I was fortunate to book a one day photo shoot. As a sort of last minute favor, I agreed to cover the event.
The location was nearly 300 miles from home, so I booked a motel room in the nearby small town.
The shoot was hot, windy, dusty and lasted all day. I was throughly trashed by days end!
The motel was of a major chain, so the room was reasonably nice, on the 2nd floor, there were very few cars in the lot.
After a shower I ventured into town seeking a late dinner, of course Dennys is always there. After a light meal and a book I returned to my room and fell asleep with the TV on.

Check-out was at 11 am, so I had 3 hours remaining. I passed on the free breakfast and took care of those essentials like tucking (much easier now), shaving where I need to, attaching my forms, doing my brow lift, ahh putting on my lingerie...
I bought an adjustable complexion creme, the one that Hale Berrie uses. She was right, you can dial in your particular skin tone. The coverage is wonderful. Maybeline makes that 2-part kit that lengthens your eye lashes as long as false ones do! I do my eyes with smoky tones, then my favorite lip liner and color.
Finally, my wonderfully long and wavy brunette hairpiece. This is always my favorite moment, leaning forward, pulling it on, then flipping my head back, all that hair falls on my shoulders and frames my face, I comb it back and secure the piece with several pins, now the windy weather can't blow it off.
      
There are forum topics about looking in the mirror, what makes us feel feminine, etc... Well all of those elements come together for me as I pull on my jeans amd belt, then a black ladies tee shirt. The shirt is long enough to tuck in. I bought a pair of casual leather shoes with a moderate heel.
So thats that! Linsey is ready to face the world again if only but for a while.
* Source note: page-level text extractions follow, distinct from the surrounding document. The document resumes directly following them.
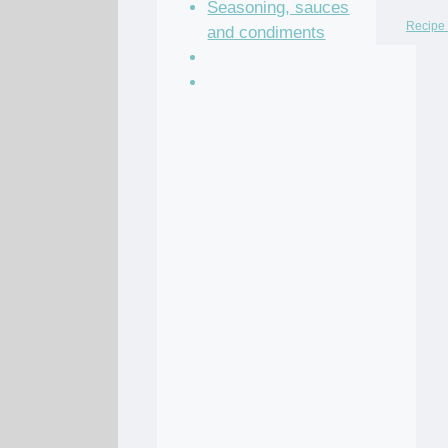
Seasoning, sauces
Recipe 
and condiments
Soup Recipes
Stock Recipes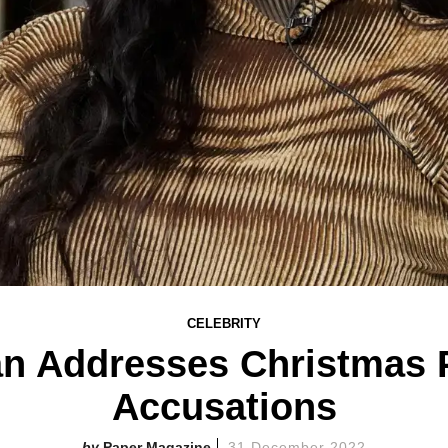
CELEBRITY
n Addresses Christmas 
Accusations
Paper Magazine
31 December 2022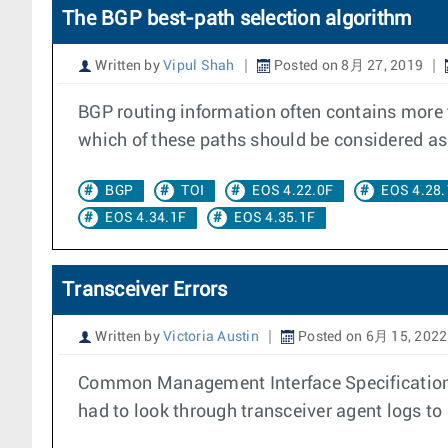
The BGP best-path selection algorithm
Written by
Vipul Shah
Posted on 8月 27, 2019
BGP routing information often contains more
which of these paths should be considered as 
BGP
TOI
EOS 4.22.0F
EOS 4.28.
EOS 4.34.1F
EOS 4.35.1F
Transceiver Errors
Written by
Victoria Austin
Posted on 6月 15, 2022
Common Management Interface Specification (
had to look through transceiver agent logs to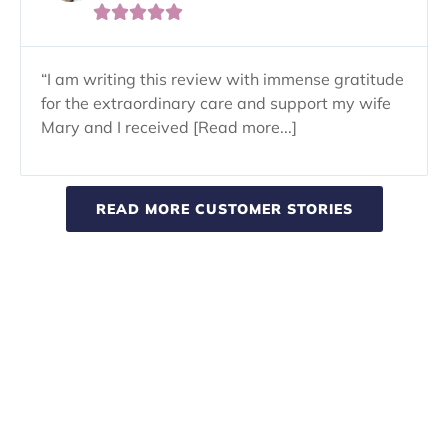





“I am writing this review with immense gratitude
for the extraordinary care and support my wife
Mary and I received [Read more...]
READ MORE CUSTOMER STORIES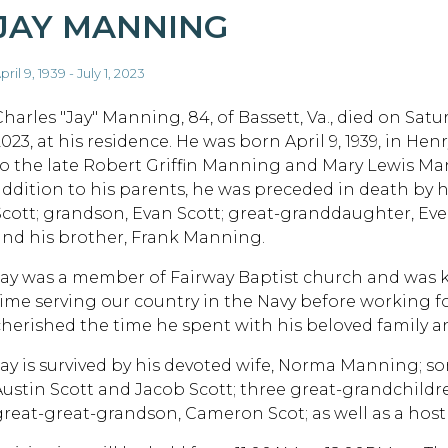
JAY MANNING
pril 9, 1939 - July 1, 2023
harles "Jay" Manning, 84, of Bassett, Va., died on Saturd
023, at his residence. He was born April 9, 1939, in Henr
to the late Robert Griffin Manning and Mary Lewis Ma
addition to his parents, he was preceded in death by 
Scott; grandson, Evan Scott; great-granddaughter, Evel
and his brother, Frank Manning.
Jay was a member of Fairway Baptist church and was kn
time serving our country in the Navy before working fo
cherished the time he spent with his beloved family an
Jay is survived by his devoted wife, Norma Manning; s
Austin Scott and Jacob Scott; three great-grandchildre
great-great-grandson, Cameron Scot; as well as a host 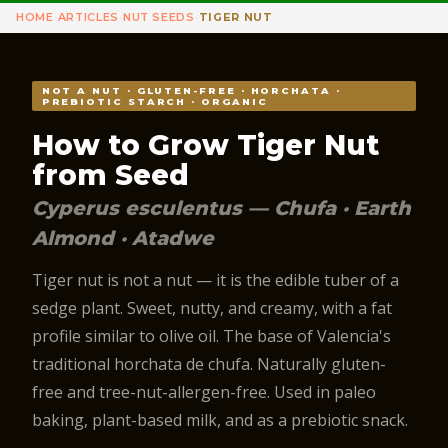
HOME
ARTICLES
NUT SEEDS
TIGER NUT
›
›
›
NOT A NUT · GLUTEN-FREE · HORCHATA ·
PREBIOTIC STARCH · ORGANIC
How to Grow Tiger Nut
from Seed
Cyperus esculentus — Chufa · Earth
Almond · Atadwe
Tiger nut is not a nut — it is the edible tuber of a
sedge plant. Sweet, nutty, and creamy, with a fat
profile similar to olive oil. The base of Valencia's
traditional horchata de chufa. Naturally gluten-
free and tree-nut-allergen-free. Used in paleo
baking, plant-based milk, and as a prebiotic snack.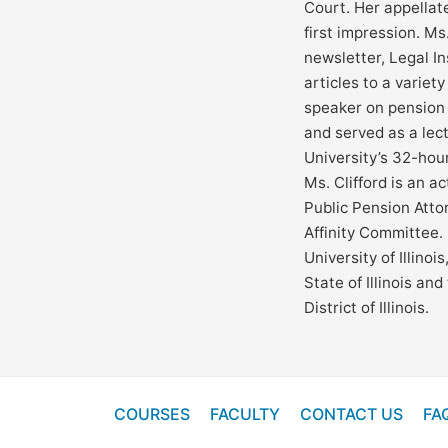
Court. Her appellat
first impression. Ms.
newsletter, Legal I
articles to a variety
speaker on pension
and served as a lec
University’s 32-hour
Ms. Clifford is an a
Public Pension Atto
Affinity Committee. 
University of Illino
State of Illinois an
District of Illinois.
COURSES
FACULTY
CONTACT US
FA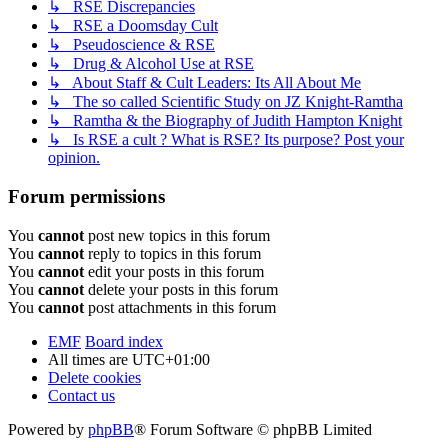
↳ RSE Discrepancies
↳ RSE a Doomsday Cult
↳ Pseudoscience & RSE
↳ Drug & Alcohol Use at RSE
↳ About Staff & Cult Leaders: Its All About Me
↳ The so called Scientific Study on JZ Knight-Ramtha
↳ Ramtha & the Biography of Judith Hampton Knight
↳ Is RSE a cult ? What is RSE? Its purpose? Post your
opinion.
Forum permissions
You
cannot
post new topics in this forum
You
cannot
reply to topics in this forum
You
cannot
edit your posts in this forum
You
cannot
delete your posts in this forum
You
cannot
post attachments in this forum
EMF
Board index
All times are
UTC+01:00
Delete cookies
Contact us
Powered by
phpBB
® Forum Software © phpBB Limited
I needed to make several trips to my van, all the camera gear, laptop and my baggage, there's always that first step from the relative safety of my room and into the real world. I take a long breath, relax, pick up my gear and walk out the door. No one around, but that will change later on. I take the stairs into the parking lot, across that and unlocked my van. There were a few cars so I imagine that someone was watching me from one of the rooms but it didn't matter to me at all.
Back up to the room for the rest of my things, the room service ladies were already down the corridor, cleaning the rooms. I sat and watched a few minutes of TV, sipping the coffee from this morning. I left the room, walking past one of the cleaning ladies. I started up and drove out into the town, I needed gas before getting on the highway.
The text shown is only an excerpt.